El actual, es un ser humano estúpido; está atravesando una enfermedad inmaterial que domina y asesina sin dejar rastro alguno, esa llenura ante la ignorancia como lo diría el filósofo Platón en su texto El Teeteto, ya no puede ni imaginar la felicidad como lo plantea Estanislao Zuleta en su famoso ensayo Elogio de la dificultad.

En definitiva, es necesario desligarse de esa alienación para pensar y reivindicarnos como seres humanos, como especie humana, suprimir esas cadenas que amamos como lo diría Fiódor Dostoievski, esas cadenas invisibles, como lo diría Carlos Marx; no tenemos nada que perder, pero sí un mundo por ganar.

Debemos soñar, implantar en nuestras vidas el derecho a soñar como lo plantea Eduardo Galeno, y validar esos sueños, cumplirlos y seguir soñando sin importar las barreras o barricadas que se nos impongan. Soñemos.

No olvidemos:

  • Los libros son el argumento para comprobar nuestra existencia. En tiempos miserables como los actuales, ya no es necesario quemarlos como en la Edad Media, o como lo recrea Ray Bradbury, en Fahrenheit 451, porque no leemos.
  • Leer es un acto de insurrección; ir a una biblioteca pública, comprar un libro en los andenes de las calles, buscarlo por internet y tener la paciencia de leerlo en un computador son formas de sublevarse ante las imposiciones y violencias simbólicas y físicas que ejercen sobre nuestras almas, ¿cómo no atraernos por la solapa de un libro que vislumbra las más aterradoras verdades con las que nos manipulan, donde el sentimiento de culpa ante nuestra pasividad no es más que un reflejo de nuestro mísero conformismo ante la vida misma?
  • Recordemos que nacer es un acto de rebelión; todos tenemos la semilla de la insurrección implantada en nuestro organismo, hay que trascender cualquier muralla que nos impida cumplir nuestros sueños.

Por eso los invito a que leamos, soñemos y existamos, que seguramente eso son los mayores miedos de quienes nos oprimen.

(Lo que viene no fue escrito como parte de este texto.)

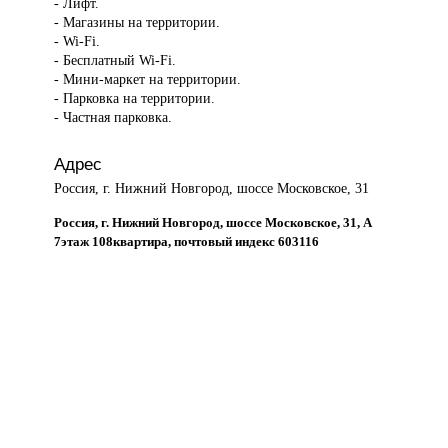
- Лифт.
- Магазины на территории.
- Wi-Fi.
- Бесплатный Wi-Fi.
- Мини-маркет на территории.
- Парковка на территории.
- Частная парковка.
Адрес
Россия, г. Нижний Новгород, шоссе Московское, 31
Россия, г. Нижний Новгород, шоссе Московское, 31, А
7этаж 108квартира, почтовый индекс 603116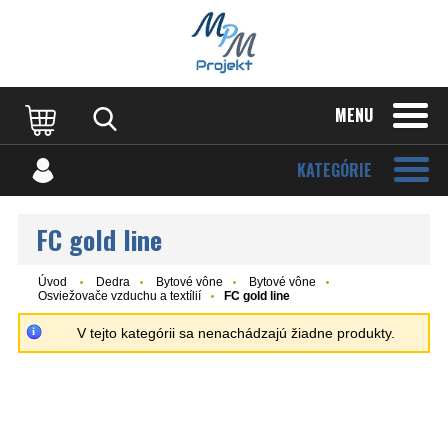
MENU
KATEGÓRIE
FC gold line
Úvod
Dedra
Bytové vône
Bytové vône
Osviežovače vzduchu a textílií
FC gold line
V tejto kategórii sa nenachádzajú žiadne produkty.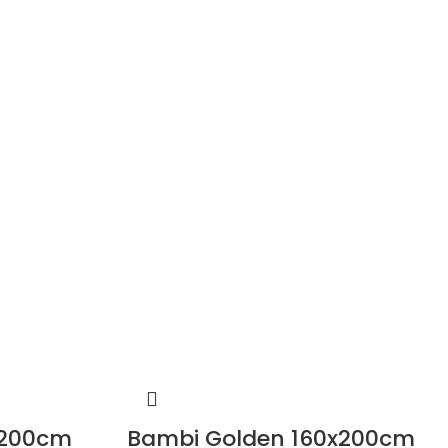
x200cm
Bambi Golden 160x200cm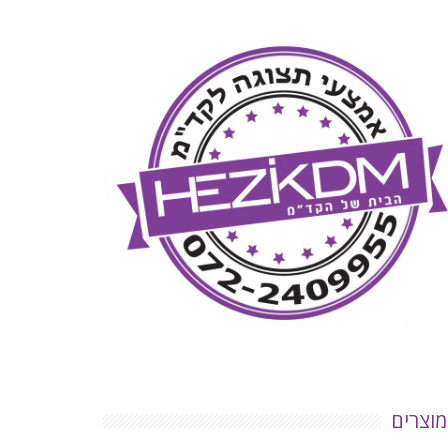
מוצרים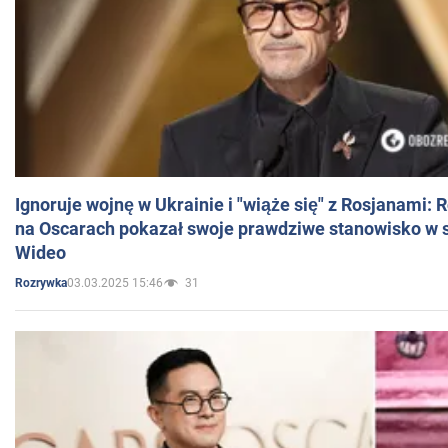
Ignoruje wojnę w Ukrainie i "wiąże się" z Rosjanami: 
na Oscarach pokazał swoje prawdziwe stanowisko w s
Wideo
03.03.2025 15:46
31
Rozrywka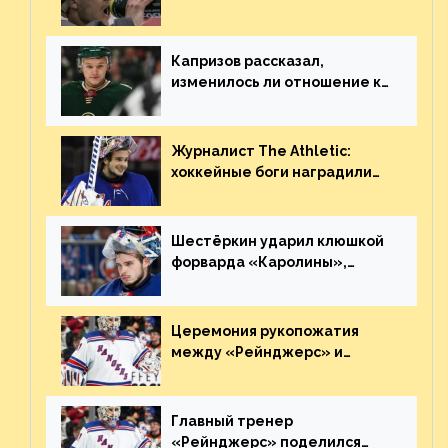
Георгиева и Деанджело?
Плохая работа, ESPN
Капризов рассказал,
изменилось ли отношение к
нему в НХЛ из-за ситуации на
Украине
Журналист The Athletic:
хоккейные боги наградили
Шестёркина за стабильно
великолепную игру
Шестёркин ударил клюшкой
форварда «Каролины»,
агрессивно игравшего на
пятаке. Видео
Церемония рукопожатия
между «Рейнджерс» и
«Каролиной» после 7-го
матча плей-офф. Видео
Главный тренер
«Рейнджерс» поделился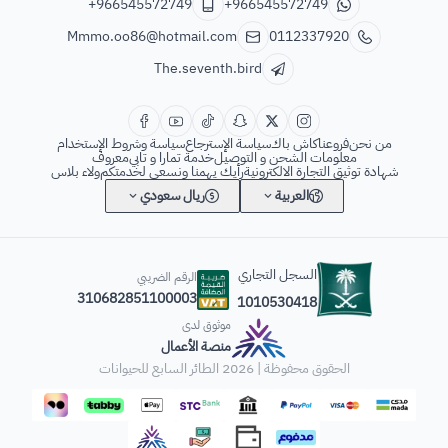
+966545572749
+966545572749
Mmmo.oo86@hotmail.com
0112337920
The.seventh.bird
من نحن
فروعنا
كاش باك
سياسة الإسترجاع
سياسة وشروط الإستخدام
معلومات الشحن و التوصيل
خدمة تمارا و تابي
معروف
شهادة توثيق التجارة الالكترونية
رأيك يهمنا ونسعى لخدمتكم
ولاء بلاس
العربية
ريال سعودي
السجل التجاري
الرقم الضريبي
310682851100003
1010530418
موثوق لدى
منصة الأعمال
الحقوق محفوظة | 2026
الطائر السابع للحيوانات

Aunque la mayoría de sus publicaciones han sido de orden académico, Jorge Alberto López Guzmán también ha incursionado en la escritura creativa: desde el ensayo, el cuento y la poesía en prosa. Su poesía es construida desde las calles a través de la voz de las personas y sus experiencias personales. El ensayo lo ha dedicado a incursionar en investigaciones sobre novelas olvidadas latino-americanas pero de gran importancia para comprender los contextos actuales (como el caso del conflicto armado en Colombia). Por último, sus cuentos han buscado destacar, desde el estilo policiaco y de terror, coyunturas políticas, acontecimientos sociales y vivencias de ilustres ideólogos.